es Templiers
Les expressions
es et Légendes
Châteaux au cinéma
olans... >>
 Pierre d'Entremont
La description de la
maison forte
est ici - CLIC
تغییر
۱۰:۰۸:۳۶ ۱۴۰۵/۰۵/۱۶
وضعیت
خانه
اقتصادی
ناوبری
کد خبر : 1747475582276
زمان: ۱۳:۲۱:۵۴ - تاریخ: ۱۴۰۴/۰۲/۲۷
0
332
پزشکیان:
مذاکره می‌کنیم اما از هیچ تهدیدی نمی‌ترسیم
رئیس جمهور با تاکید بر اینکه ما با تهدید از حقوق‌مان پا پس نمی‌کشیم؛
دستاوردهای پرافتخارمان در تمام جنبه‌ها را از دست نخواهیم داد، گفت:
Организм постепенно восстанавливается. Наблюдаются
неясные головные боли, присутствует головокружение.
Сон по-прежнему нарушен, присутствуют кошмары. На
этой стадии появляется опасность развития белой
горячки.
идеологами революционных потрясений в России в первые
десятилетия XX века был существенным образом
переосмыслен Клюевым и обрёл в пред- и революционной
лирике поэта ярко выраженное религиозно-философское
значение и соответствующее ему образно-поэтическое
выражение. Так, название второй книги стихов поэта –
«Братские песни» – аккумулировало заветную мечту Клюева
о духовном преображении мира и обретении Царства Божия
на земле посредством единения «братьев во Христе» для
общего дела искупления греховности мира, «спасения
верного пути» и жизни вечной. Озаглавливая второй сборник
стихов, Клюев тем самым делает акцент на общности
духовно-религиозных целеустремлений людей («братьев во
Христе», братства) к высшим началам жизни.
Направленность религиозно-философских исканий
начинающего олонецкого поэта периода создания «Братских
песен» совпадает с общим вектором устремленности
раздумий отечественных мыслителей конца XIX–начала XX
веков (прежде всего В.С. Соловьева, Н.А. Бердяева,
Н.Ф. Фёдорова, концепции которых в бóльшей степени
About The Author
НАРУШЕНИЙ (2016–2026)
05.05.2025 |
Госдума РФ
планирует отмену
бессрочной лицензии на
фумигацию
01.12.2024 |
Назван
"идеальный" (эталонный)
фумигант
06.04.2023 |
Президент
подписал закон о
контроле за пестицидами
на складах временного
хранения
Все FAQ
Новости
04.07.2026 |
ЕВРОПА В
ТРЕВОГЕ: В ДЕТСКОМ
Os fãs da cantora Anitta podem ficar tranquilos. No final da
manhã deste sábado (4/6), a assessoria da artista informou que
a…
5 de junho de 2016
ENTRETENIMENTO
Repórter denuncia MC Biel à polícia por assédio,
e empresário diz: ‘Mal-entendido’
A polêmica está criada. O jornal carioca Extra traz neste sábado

#### To do:
What lines above contain the string "Христе"? Copy all of them.

#### Answer box:
на земле посредством единения «братьев во Христе» для
Христе», братства) к высшим началам жизни.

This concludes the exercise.